Bug 252981

Summary: panic with ZFS encryption and QAT: VERIFY3(0 == spa_do_crypt_bad(...
Product: Base System Reporter: Alan Somers <asomers>
Component: kernAssignee: freebsd-fs (Nobody) <fs>
Status: In Progress ---    
Severity: Affects Only Me CC: allanjude, asomers, grahamperrin, jhb, jsorocil, markj, mmpestorich
Priority: --- Keywords: crash
Version: CURRENT   
Hardware: Any   
OS: Any   
Attachments:
Description Flags
screenshot of the panic none

Description Alan Somers freebsd_committer freebsd_triage 2021-01-24 17:00:12 UTC
Created attachment 221884 [details]
screenshot of the panic

I tried out the new QAT driver today with ZFS.  I'm using a Atom C2758 CPU with 14.0-CURRENT.  When I tried to create an encrypted file system, the kernel immediately paniced.  Note that the same steps worked just fine without the qat driver loaded.

# kldload qat
# mdctl -a -t malloc -s 1g
# zpool create crypttest /dev/md0
# zpool set feature@encryption=enabled crypttest
# zfs create -o encryption=aes-256-gcm -o keyformat=passphrase crypttest/t
Enter passphrase:
Re-enter passphrase:
Comment 1 Mark Johnston freebsd_committer freebsd_triage 2021-01-25 20:21:56 UTC
This looks like a bug in zfs_crypto_dispatch() which is only tickled when cryptop dispatch is asynchronous (i.e., a hardware driver is handling the request): it needs to set session->fs_done = false earlier.

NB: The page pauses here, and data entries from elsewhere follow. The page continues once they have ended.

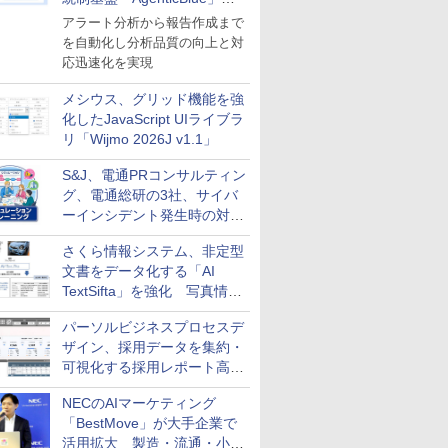
導入
アラート分析から報告作成まで
を自動化し分析品質の向上と対
応迅速化を実現
メシウス、グリッド機能を強
化したJavaScript UIライブラ
リ「Wijmo 2026J v1.1」
S&J、電通PRコンサルティン
グ、電通総研の3社、サイバ
ーインシデント発生時の対応
と危機管理広報を一体的に訓
さくら情報システム、非定型
練するプログラムを提供
文書をデータ化する「AI
TextSifta」を強化 写真情報
のデータ化などに対応
パーソルビジネスプロセスデ
ザイン、採用データを集約・
可視化する採用レポート高速
化サービスを提供
NECのAIマーケティング
「BestMove」が大手企業で
活用拡大 製造・流通・小売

More generally the code is assuming that only one thread is dispatching crypto requests for a given freebsd_session_t.  From my reading of the code this isn't obviously true: zio_do_crypt_data() uses key->zk_session but there doesn't appear to be any mutual exclusion.  Again this is only a problem with hw crypto.  I think it should be sufficient to make fs_done truly thread local.
Comment 2 Mark Johnston freebsd_committer freebsd_triage 2021-01-25 22:56:21 UTC
(In reply to Mark Johnston from comment #1)
With this fixed I hit the same panic as in the PR title.  QAT has some weird constraints around the AAD length for GCM/CCM; in particular, it must be no more than 240 bytes in length.  This is implemented in the Intel and DPDK QAT drivers as well as ours.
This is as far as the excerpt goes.